# Exercise description
Upon reaching the line that contains "Toutes nos vidéos sont également disponibles" in the records below, begin repeating every line exactly through the last one, skipping pictures.

(Source records)
━━━━━━━━━━━━━━━━━━━━

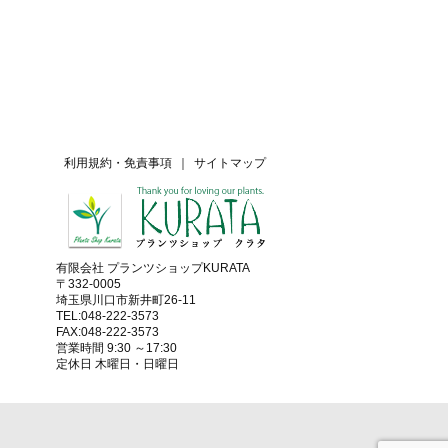
利用規約・免責事項
｜
サイトマップ
有限会社 プランツショップKURATA
〒332-0005
埼玉県川口市新井町26-11
TEL:048-222-3573
FAX:048-222-3573
営業時間 9:30 ～17:30
定休日 木曜日・日曜日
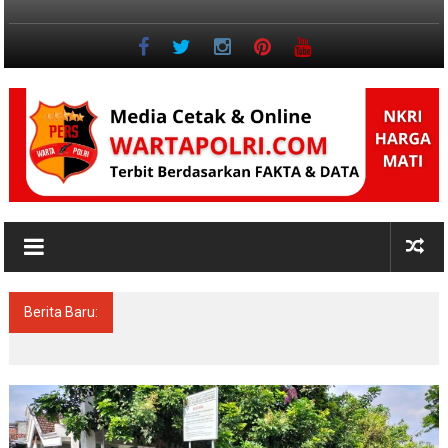
Lompat
ke
konten
Jurnalisme
Positif
Berita Baru:
Putra Madura Raih Gelar Doktor Hukum,
Tawarkan Reformulasi Perlindungan Hak
Pemilik Kendaraan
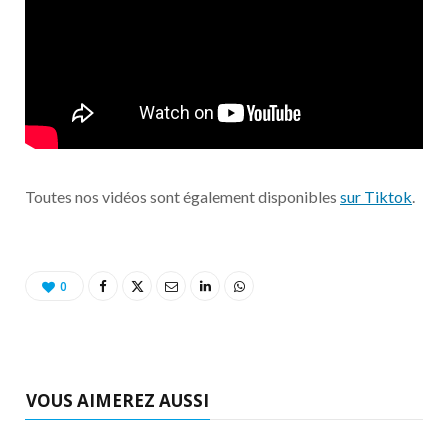
Toutes nos vidéos sont également disponibles
sur Tiktok
.
0
VOUS AIMEREZ AUSSI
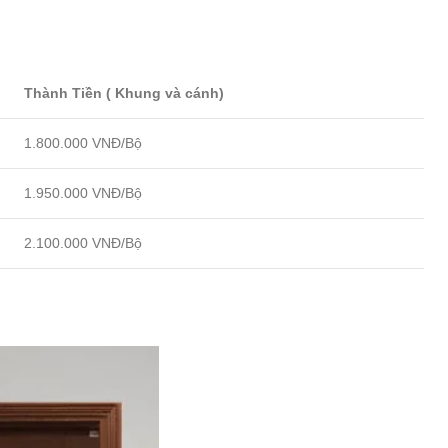
Thành Tiền ( Khung và cánh)
1.800.000 VNĐ/Bộ
1.950.000 VNĐ/Bộ
2.100.000 VNĐ/Bộ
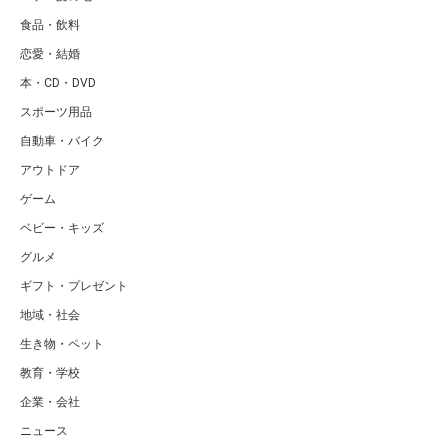
食品・飲料
恋愛・結婚
本・CD・DVD
スポーツ用品
自動車・バイク
アウトドア
ゲーム
ベビー・キッズ
グルメ
ギフト・プレゼント
地域・社会
生き物・ペット
教育・学校
企業・会社
ニュース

━━━━━━━━━━━━━━━━━━━━

# Written response
Toutes nos vidéos sont également disponibles
sur Tiktok
.
0
VOUS AIMEREZ AUSSI
Thành Tiền ( Khung và cánh)
1.800.000 VNĐ/Bộ
1.950.000 VNĐ/Bộ
2.100.000 VNĐ/Bộ
食品・飲料
恋愛・結婚
本・CD・DVD
スポーツ用品
自動車・バイク
アウトドア
ゲーム
ベビー・キッズ
グルメ
ギフト・プレゼント
地域・社会
生き物・ペット
教育・学校
企業・会社
ニュース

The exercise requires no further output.